The Studio will concentrate its work in three research themes
- Data and Digital Information: the role of data, digital information and data standards in scholarly research
- Networked Research: novel forms of collaboration and communication in the humanities and social sciences
- Virtual Institutions: the emergence and dynamics of new institutional arrangements in e-research.
Data and digital information play complex roles in research in the humanities and social sciences. This creates particular challenges for the application of e-research methods and techniques, especially if complex and fuzzy data sets are involved (eg. visual data, music, complex texts). The increased availability of digital resources, data and collections, partly the result of digitisation of cultural heritage and of administrative databases, affects the very core of humanities and social science research by changing existing research objects and creating new ones. The theme Data and Digital Information will address the question of which characteristics these new research objects will and should have, and how they may reconfigure scholarly research. What type of questions will be foregrounded and which questions may become less central? Which assumptions are built into the new epistemic objects and how may they influence the boundaries between scientific specialties? We will also pay attention to the specificity of qualitative data. They are often more fuzzy and less easy to standardise. The Studio research will strive to complement existing research into scientific and scholarly data and data standards by focusing on the epistemic and social role of data and data sources in the humanities and social sciences. Additional attention will be given to issues of data sharing and the specific problems related to the use of Web data in scholarly work.

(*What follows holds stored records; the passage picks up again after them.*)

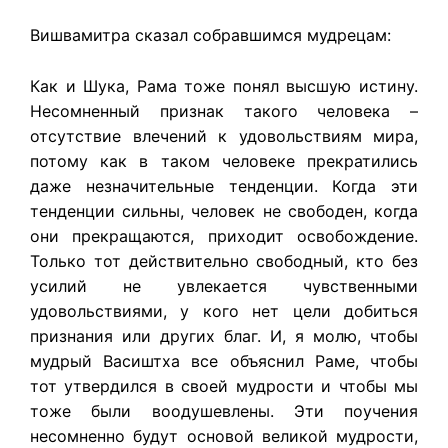
Вишвамитра сказал собравшимся мудрецам:
Как и Шука, Рама тоже понял высшую истину.
Несомненный признак такого человека –
отсутствие влечений к удовольствиям мира,
потому как в таком человеке прекратились
даже незначительные тенденции. Когда эти
тенденции сильны, человек не свободен, когда
они прекращаются, приходит освобождение.
Только тот действительно свободный, кто без
усилий не увлекается чувственными
удовольствиями, у кого нет цели добиться
признания или других благ. И, я молю, чтобы
мудрый Васиштха все объяснил Раме, чтобы
тот утвердился в своей мудрости и чтобы мы
тоже были воодушевлены. Эти поучения
несомненно будут основой великой мудрости,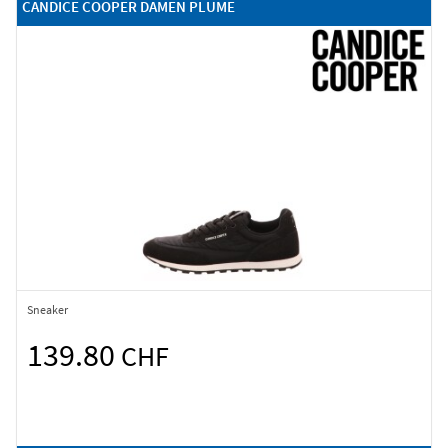
CANDICE COOPER DAMEN PLUME
Sneaker
139.80
CHF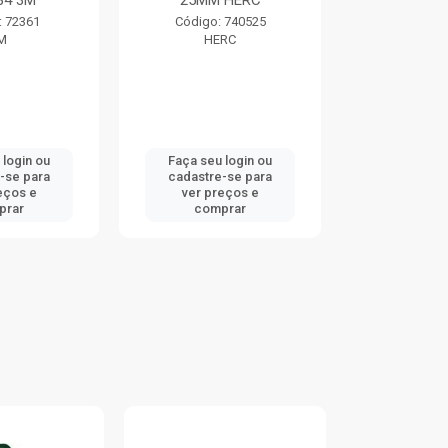
84 3M
25MM HERC
TRAMO
: 72361
Código: 740525
Código:
M
HERC
TRAMO
 login ou
Faça seu login ou
Faça seu 
-se para
cadastre-se para
cadastre
eços e
ver preços e
ver pr
prar
comprar
comp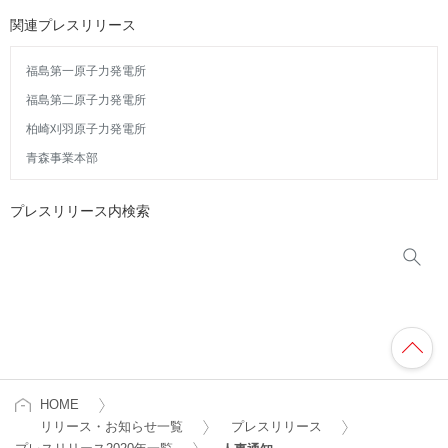
関連プレスリリース
福島第一原子力発電所
福島第二原子力発電所
柏崎刈羽原子力発電所
青森事業本部
プレスリリース内検索
HOME
リリース・お知らせ一覧
プレスリリース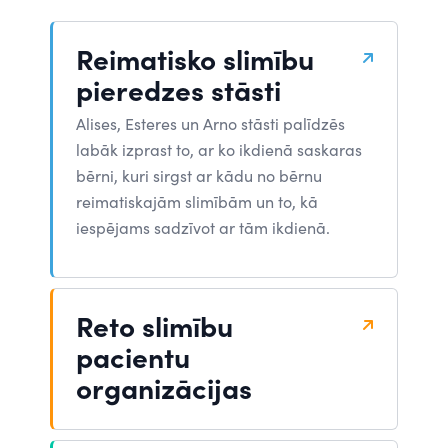
Reimatisko slimību
pieredzes stāsti
Alises, Esteres un Arno stāsti palīdzēs
labāk izprast to, ar ko ikdienā saskaras
bērni, kuri sirgst ar kādu no bērnu
reimatiskajām slimībām un to, kā
iespējams sadzīvot ar tām ikdienā.
Reto slimību
pacientu
organizācijas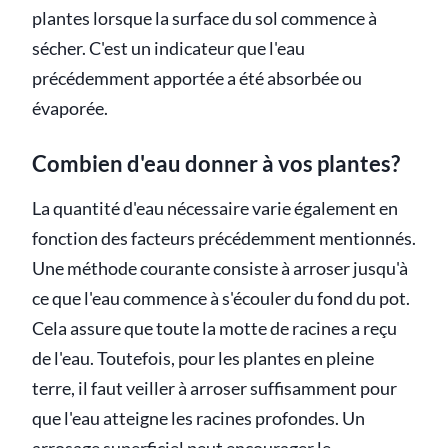
plantes lorsque la surface du sol commence à
sécher. C'est un indicateur que l'eau
précédemment apportée a été absorbée ou
évaporée.
Combien d'eau donner à vos plantes?
La quantité d'eau nécessaire varie également en
fonction des facteurs précédemment mentionnés.
Une méthode courante consiste à arroser jusqu'à
ce que l'eau commence à s'écouler du fond du pot.
Cela assure que toute la motte de racines a reçu
de l'eau. Toutefois, pour les plantes en pleine
terre, il faut veiller à arroser suffisamment pour
que l'eau atteigne les racines profondes. Un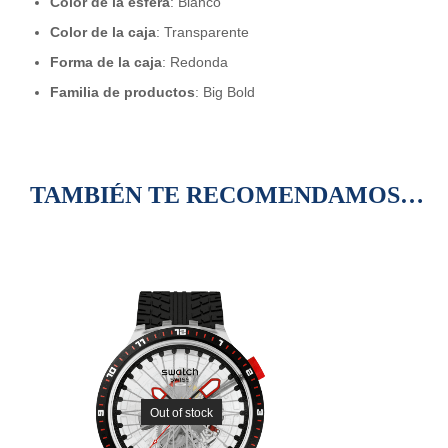
Color de la esfera
: Blanco
Color de la caja
: Transparente
Forma de la caja
: Redonda
Familia de productos
: Big Bold
TAMBIÉN TE RECOMENDAMOS…
Out of stock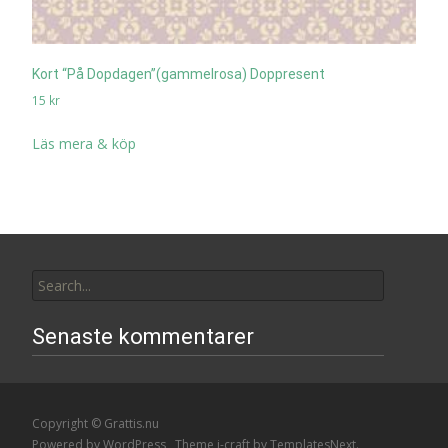
Kort “På Dopdagen”(gammelrosa) Doppresent
15
kr
Läs mera & köp
Search
for:
Senaste kommentarer
Copyright © Grattis.nu
Powered by WordPress
, Theme
i-craft
by TemplatesNext.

The humanities and social sciences are a particularly interesting area to study the development of scientific and scholarly collaboration because the variation of forms of collaboration and non-collaboration is so huge. Virtually every possible configuration is practiced in one field or another. The Studio research in the theme Networked Research will focus on the way the new media interact with forms of collaboration and communication. It moreover aims to support scholars with building new forms of collaboration (eg. collaboratories) and communication (eg. new Web site conceptions). A key issue concerns the ways the dynamics of collaboration are affected by mediation by digital communication networks. How does the technological possibility intersect with traditional human needs for communication? The implications of collaborative work for the resulting knowledge products will also be studied. How are forms of knowledge affected by the way they need to be communicated? Which types of intellectual work seem amenable to virtualisation and digitisation?
In e-research, digital infrastructures and emergent institutions play a crucial role. Collaboratories, research infrastructures or the lack thereof, digital libraries, digital repositories and collections, and new venues for scholarly publication directly influence the extent to which scholars in the humanities and social sciences can effectively make use of new research possibilities. Given the recent emergence of e-research, the consequences of the accompanying institutional rearrangement is not yet well understood. The theme Virtual Institutions will explore which institutional arrangements are conducive to the humanities and social sciences. This should help to understand the specificities of institution building in the humanities and social sciences. Important questions are also: how does the textual nature of digital infrastructures affect textual practices of researchers and scholars? How does infrastructure sustain various levels of formalisation and circulation of knowledge and information? How universities and research institutes have organised their systems of quality control and accountability may have a profound effect on knowledge creation because of its impact on the criteria of scientific and scholarly quality and integrity. What are the implications of new e-research information infrastructures for regimes of quality control in universities and research institutes?